Now, back to the ridiculous square-dancing theme. Grab your partner, two-by-two, and come out to the dance floor for these potassium-rich recipes:
- Brussel sprouts and roasted squash hash, from Martha Shulman/NYTimes (here)
- Fig, date and walnut bread, from My Recipes (here)
- Orange-walnut salad with chicken, from Eating Well (here)
- Pasta with clams, spinach and tomatoes (recipe follows below)
- Rainbow vegetable stew, from PBS Kids Kitchen Explorers (here)
- Skillet gnocchi with chard and white beans, from Eating Well (here) – to boost the potassium content, increase the beans to ½ cup per serving and double the chard.
- Yogurt with bananas, dates and dried apricots (recipe follows below)
Looking for more? Eating Well’s site lets you search by dietary considerations; here are the results for high-potassium recipes. And remember sweet potato week from a little while back? That post features several recipes using those orange-hued potassium rockstars.
Pasta with clams, spinach and tomatoes (text file here)

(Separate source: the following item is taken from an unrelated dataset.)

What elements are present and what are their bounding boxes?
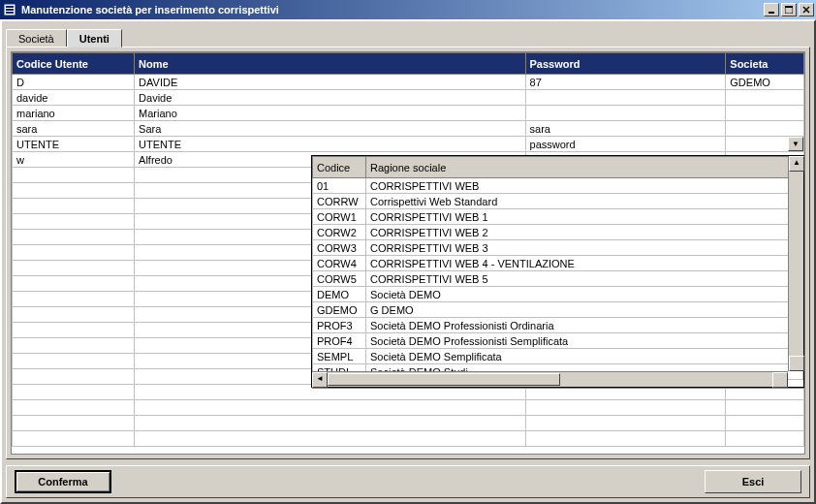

This recipe is hiding its casual nature behind all these precise measurements and procedure hootenanny. In reality, I rarely measure anything when I make this, going more by sight and preference at the time (yay for onions, but boo we’re out of tomatoes).
If you scale this up, you may want to cut back the clams’ juice, depending on how saucy you like things.
(1 serving, approx. 410 calories and 1,600 mg potassium)
1 cup (dry) whole wheat pasta
1 tsp olive oil
¼ large onion, red or white, chopped
1 clove of garlic, crushed
1 6.5-oz can of clams
¾ cup diced tomatoes
½ tsp dried parsley
2 cups spinach
Grated parmesan, romano or similar, to taste
Put a pot of water on high heat. When boiling, add the pasta and cook as the package directs.
Meanwhile, put the olive oil in a large pan over medium-high heat. Once it gets shimmery, add the onion and garlic and cook for 3-4 minutes.
Add the clam juice – but not the clams – to the pan, along with the parsley. Bring it to a boil, turn the heat down slightly, and cook for 4-5 minutes.
Add the tomatoes, spinach and clams. Cook, stirring frequently, for 2-3 minutes or until the spinach is mostly wilted.
Strain the pasta and put it in a bowl or on a plate. Scoop the clam and vegetable mixture onto the pasta, and top it with a little grated cheese.
Yogurt with bananas, dates and apricots (text file here)
If you’re pressed for time, this could easily be a no-cook dish – just throw everything into a bowl and eat it cold.
(1 serving, approx. 350 calories and 1,400 mg potassium)
½ banana, sliced
¼ cup dried apricots, diced
¼ cup dates, fresh, diced
¼ cup water
8 oz non-fat Greek yogurt, plain
In a small pan, bring the water, bananas, apricots and dates to a boil. Reduce heat and simmer for 1-2 minutes, stirring frequently, until the liquid thickens.
Remove the pan from heat. Allow to cool slightly (1-2 minutes).
Put the yogurt in a bowl and top with the fruit mixture.